Each time I see a reference to Jean-Paul Sartre’s play No Exit (Huis Clos), I think of the nightclub scene in Bret Easton Ellis’s American Psycho, which is fitting since that novel is, in a sense, about a group of people who hate each other. No Exit conjures Sartre’s famous phrase “Hell is other people,” but in the play, hell is, more accurately, oneself—or the inability to leave oneself, to “take a little break,” by sleeping, turning off the lights, or even blinking. Hell, in Sartre’s play, means being endlessly confronted with the sordid trivialities of one’s self through the eyes of other people. Trapped in a room with them, to be exact, forever. It’s a chilling concept.

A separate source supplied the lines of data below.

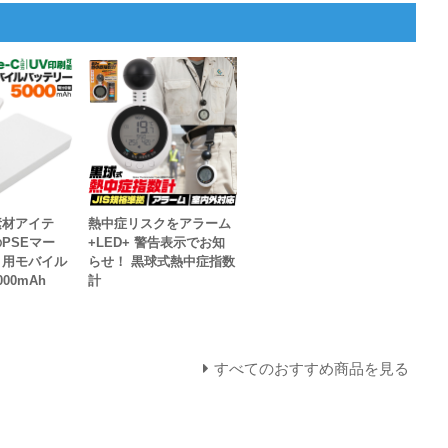
素材アイテ
熱中症リスクをアラーム
PSEマー
+LED+ 警告表示でお知
ト用モバイル
らせ！ 黒球式熱中症指数
00mAh
計
すべてのおすすめ商品を見る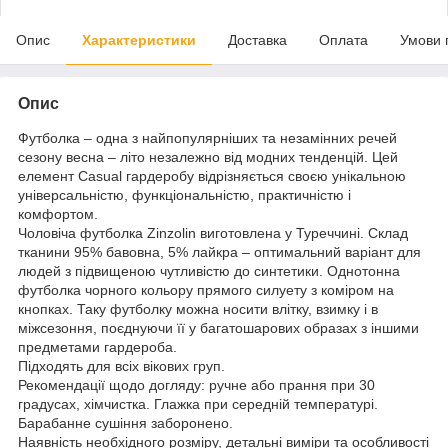
Опис
Характеристики
Доставка
Оплата
Умови 
Опис
Футболка – одна з найпопулярніших та незамінних речей
сезону весна – літо незалежно від модних тенденцій. Цей
елемент Casual гардеробу відрізняється своєю унікальною
універсальністю, функціональністю, практичністю і
комфортом.
Чоловіча футболка Zinzolin виготовлена у Туреччині. Склад
тканини 95% бавовна, 5% лайкра – оптимальний варіант для
людей з підвищеною чутливістю до синтетики. Однотонна
футболка чорного кольору прямого силуету з коміром на
кнопках. Таку футболку можна носити влітку, взимку і в
міжсезоння, поєднуючи її у багатошарових образах з іншими
предметами гардероба.
Підходять для всіх вікових груп.
Рекомендації щодо догляду: ручне або прання при 30
градусах, хімчистка. Глажка при середній температурі.
Барабанне сушіння заборонено.
Наявність необхідного розміру, детальні виміри та особливості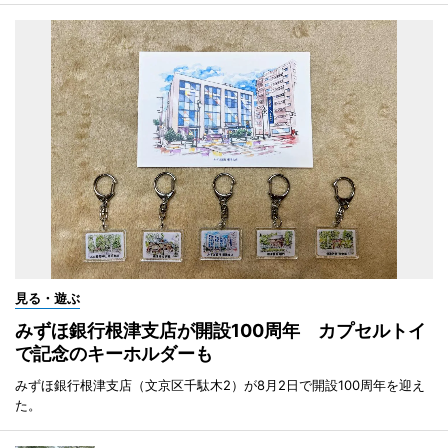
見る・遊ぶ
みずほ銀行根津支店が開設100周年 カプセルトイ
で記念のキーホルダーも
みずほ銀行根津支店（文京区千駄木2）が8月2日で開設100周年を迎え
た。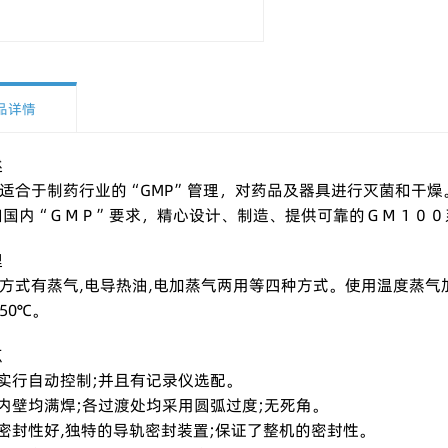
品详情
述
合于制药行业的“GMP”管理，对药品及器具进行灭菌和干燥
和国内“ＧＭＰ”要求，精心设计、制造、提供可靠的ＧＭ１００
理
有蒸气,电导热油,电加蒸气两用等四种方式。使用温度蒸气加热50~
250℃。
点
实行自动控制;并且有记录仪选配。
内壁均满焊;各过渡处均采用圆弧过度;无死角。
密封性好,独特的导轨密封装置;保证了整机的密封性。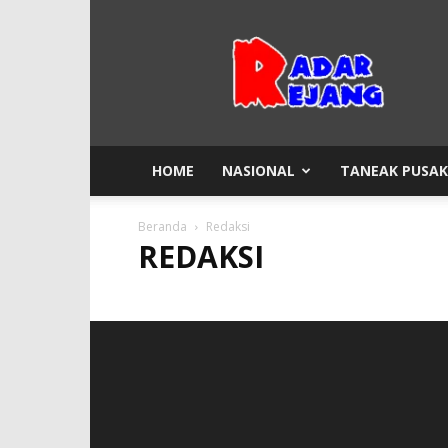
Radar
Rejang
HOME
NASIONAL
TANEAK PUSA
Beranda
Redaksi
REDAKSI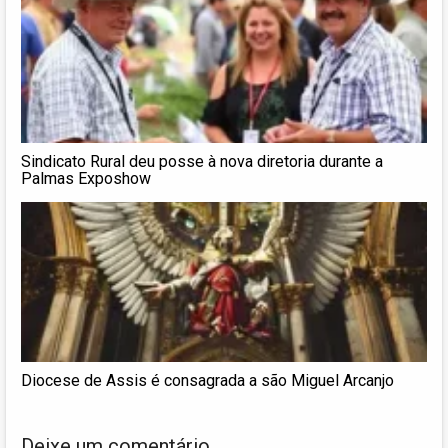
Sindicato Rural deu posse à nova diretoria durante a
Palmas Exposhow
Diocese de Assis é consagrada a são Miguel Arcanjo
Deixe um comentário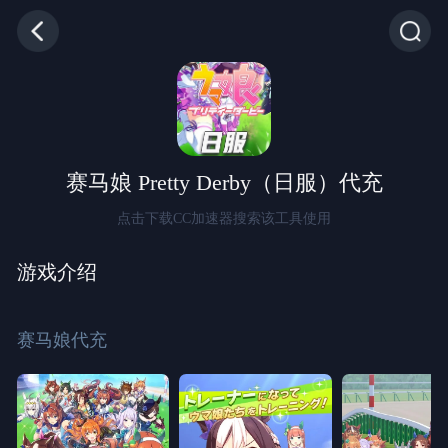
赛马娘 Pretty Derby（日服）代充
点击下载CC加速器搜索该工具使用
游戏介绍
赛马娘代充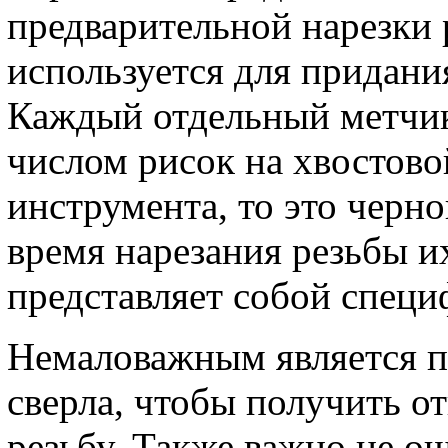
предварительной нарезки 
используется для придани
Каждый отдельный метчи
числом рисок на хвостовой
инструмента, то это черн
время нарезания резьбы и
представляет собой спец
Немаловажным является п
сверла, чтобы получить о
резьбу. Также важно не о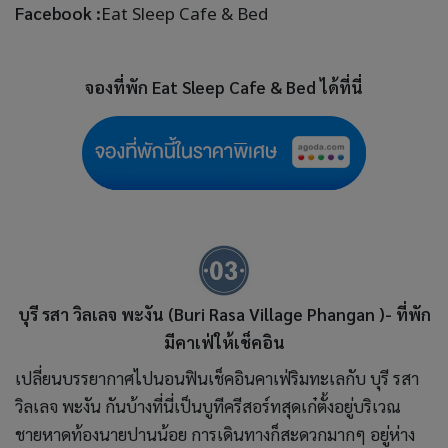
Facebook :
Eat Sleep Cafe & Bed
จองที่พัก
Eat Sleep Cafe & Bed ได้ที่นี่
บุรี รสา วิลเลจ พะงัน (Buri Rasa Village Phangan )- ที่พัก
มีคาเฟ่ให้เช็คอิน
เปลี่ยนบรรยากาศไปนอนฟินเช็คอินคาเฟ่ริมทะเลกับ บุรี รสา
วิลเลจ พะงัน กันบ้างที่นี่เป็นบูทีครีสอร์ทสุดเก๋ตั้งอยู่บริเวณ
ชายหาดท้องนายปานน้อย การเดินทางก็สะดวกมากๆ อยู่ห่าง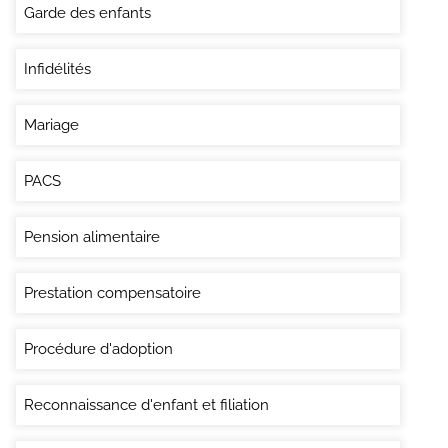
Garde des enfants
Infidélités
Mariage
PACS
Pension alimentaire
Prestation compensatoire
Procédure d'adoption
Reconnaissance d'enfant et filiation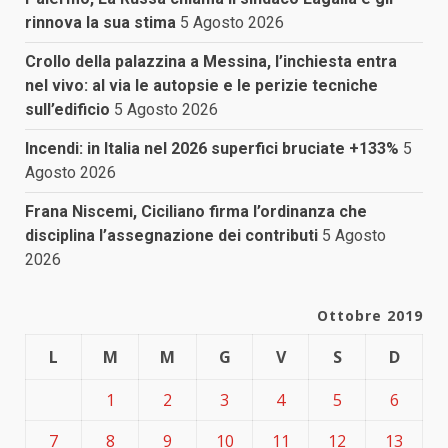
rinnova la sua stima
5 Agosto 2026
Crollo della palazzina a Messina, l’inchiesta entra
nel vivo: al via le autopsie e le perizie tecniche
sull’edificio
5 Agosto 2026
Incendi: in Italia nel 2026 superfici bruciate +133%
5
Agosto 2026
Frana Niscemi, Ciciliano firma l’ordinanza che
disciplina l’assegnazione dei contributi
5 Agosto
2026
Ottobre 2019
L
M
M
G
V
S
D
1
2
3
4
5
6
7
8
9
10
11
12
13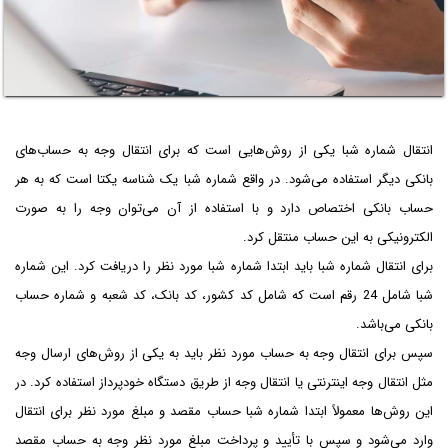
انتقال شماره شبا یکی از روش‌هایی است که برای انتقال وجه به حساب‌های
بانکی دیگر استفاده می‌شود. در واقع شماره شبا یک شناسه یکتا است که به هر
حساب بانکی اختصاص دارد و با استفاده از آن می‌توان وجه را به صورت
الکترونیکی به این حساب منتقل کرد.
برای انتقال شماره شبا باید ابتدا شماره شبا مورد نظر را دریافت کرد. این شماره
شبا شامل 24 رقم است که شامل کد کشور، کد بانک، کد شعبه و شماره حساب
بانکی می‌باشد.
سپس برای انتقال وجه به حساب مورد نظر باید به یکی از روش‌های ارسال وجه
مثل انتقال وجه اینترنتی یا انتقال وجه از طریق دستگاه خودپرداز استفاده کرد. در
این روش‌ها معمولاً ابتدا شماره شبا حساب مقصد و مبلغ مورد نظر برای انتقال
وارد می‌شود و سپس با تأیید و پرداخت مبلغ مورد نظر وجه به حساب مقصد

In this BBC adaptation of Sartre’s play, called In Camera, certain details have changed. Instead of the “Second Empire furniture” from Sartre’s descriptions of the hellish room, we have a brightly-lit modernist gallery space. The bronze objet d’art in Sartre’s play has been replaced by massive abstract painting and sculpture, a commentary, perhaps, on the way the bourgeois space of art galleries imposes artificial decorum on everyone inside. It’s as incongruous with the situation as the haughty drawing room of the original. Aside from the mise en scene, In Camera is largely faithful to the dialogue and characterization of Sartre’s play. Featuring absurdist playwright Harold Pinter as the insufferable writer and journalist Garcin, Jane Arden as Inez, Katherine Woodville as Estelle, and Jonathan Hansen as the valet, In Camera was part of the BBC series “The Wednesday Play,” which ran from 1964 to 1970 and presented original work and the occasional adaptation. Only the second episode in the series, In Camera ran on November 4th, 1964 and was adapted and directed from Sartre’s original by Philip Saville.
via Biblioklept
Related Content:
Jean-Paul Sartre Breaks Down the Bad Faith of Intellectuals
Sartre, Heidegger, Nietzsche: Three Philosophers in Three Hours
Walter Kaufmann’s Lectures on Nietzsche, Kierkegaard and Sartre (1960)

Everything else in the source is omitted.